Boone finished his drink before rising from his stool. He’d always been tall, but it looked like he’d stretched another couple inches in the years since I’d seen him. And that was definitely the same shirt he’d had in high school. I remembered those buttons. The shiny marbled ones that snapped closed . . . or popped open.
“I’ve only ever had one someone special, Clara, and she turned me off to the whole idea of ever having another.” He wouldn’t look at me as he talked. “So no, there’s not someone special in my life to care what I do or who I do it with.”
He tipped his chin good-bye at Tom as he headed toward me. I scrambled off of the stool, trying not to sway in place when I stood. I wasn’t short—in fact, I was taller than average for a woman—but standing a foot across from Boone Cavanaugh, I felt very small. Almost like he could squish me between his thumb and index fingers.
“Ten thousand dollars? Seven days?” He shuffled a step closer, putting himself so close that if I kept swaying in place, I was going to sway right into his arms. That shouldn’t have seemed like such an appealing option.
I nodded because I couldn’t form any words I trusted to say out loud—because I’d just been hit by a familiar scent. One I’d tried to delete from my memory, and one I knew I never could. Boone smelled like my childhood. Like the best years of my life in Charleston. Salty from sweat, sweet from his mom’s and sister’s shampoo he used to use instead of buying something more manly, and sour with the reminder of the past. I wanted to bury my face in his shirt and breathe him in until I’d had my fill, but if this next week was ever going to work, I couldn’t let past feelings and history bleed into the picture.
I couldn’t wreck him again—and I couldn’t let him wreck me again.
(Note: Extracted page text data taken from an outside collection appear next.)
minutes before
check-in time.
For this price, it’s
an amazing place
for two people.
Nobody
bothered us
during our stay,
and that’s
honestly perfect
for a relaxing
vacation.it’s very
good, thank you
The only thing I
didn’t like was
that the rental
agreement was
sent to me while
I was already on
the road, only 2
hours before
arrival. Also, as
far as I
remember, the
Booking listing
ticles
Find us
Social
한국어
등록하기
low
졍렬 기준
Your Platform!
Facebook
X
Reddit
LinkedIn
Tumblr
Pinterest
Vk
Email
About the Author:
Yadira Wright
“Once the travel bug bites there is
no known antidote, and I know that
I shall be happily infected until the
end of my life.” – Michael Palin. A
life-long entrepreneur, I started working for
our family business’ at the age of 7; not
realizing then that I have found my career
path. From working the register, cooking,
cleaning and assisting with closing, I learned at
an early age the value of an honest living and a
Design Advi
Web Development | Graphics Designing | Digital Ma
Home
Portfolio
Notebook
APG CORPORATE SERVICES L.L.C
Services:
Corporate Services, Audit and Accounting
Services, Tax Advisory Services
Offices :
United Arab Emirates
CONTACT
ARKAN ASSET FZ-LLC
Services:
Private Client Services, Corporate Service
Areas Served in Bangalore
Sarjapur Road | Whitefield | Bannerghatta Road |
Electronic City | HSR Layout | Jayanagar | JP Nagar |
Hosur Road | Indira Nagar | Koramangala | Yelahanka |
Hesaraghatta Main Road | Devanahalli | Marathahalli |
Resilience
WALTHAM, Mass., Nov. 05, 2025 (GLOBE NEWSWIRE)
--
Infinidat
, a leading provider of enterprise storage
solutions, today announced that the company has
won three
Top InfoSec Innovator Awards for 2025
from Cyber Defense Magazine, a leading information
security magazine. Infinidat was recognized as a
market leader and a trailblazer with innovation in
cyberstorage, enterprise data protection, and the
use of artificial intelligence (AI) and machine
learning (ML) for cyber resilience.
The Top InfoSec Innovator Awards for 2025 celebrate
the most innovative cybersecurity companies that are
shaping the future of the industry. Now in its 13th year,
Distance. Arm’s length. Collected, cool, and calm. That was my marching beat for the next week. Boone and I had started out as friends; we could do it again.
My vision was blurry from the shots, the background of the bar hazy and undefined. The only thing I could see clearly was him.
His hand lifted, moving toward my face. Just when I thought he was about to cup my cheek and kiss me, his fingers grasped a chunk of my hair swinging just above my shoulders. He studied it for a moment like he didn’t recognize it. After a minute more of that, he leaned in, dropping his mouth to just outside my ear. He was messing with me. I knew that. It wasn’t enough that I was paying him ten grand; he was going to cost me more by the end of this.
“You’ve got yourself a boyfriend. Temporarily,” he whispered, his voice raising bumps on my forearms.
Lifting my shoulders, I cleared my head and slowly shoved him back until he was an arm’s length away. “A plus one. Temporarily.”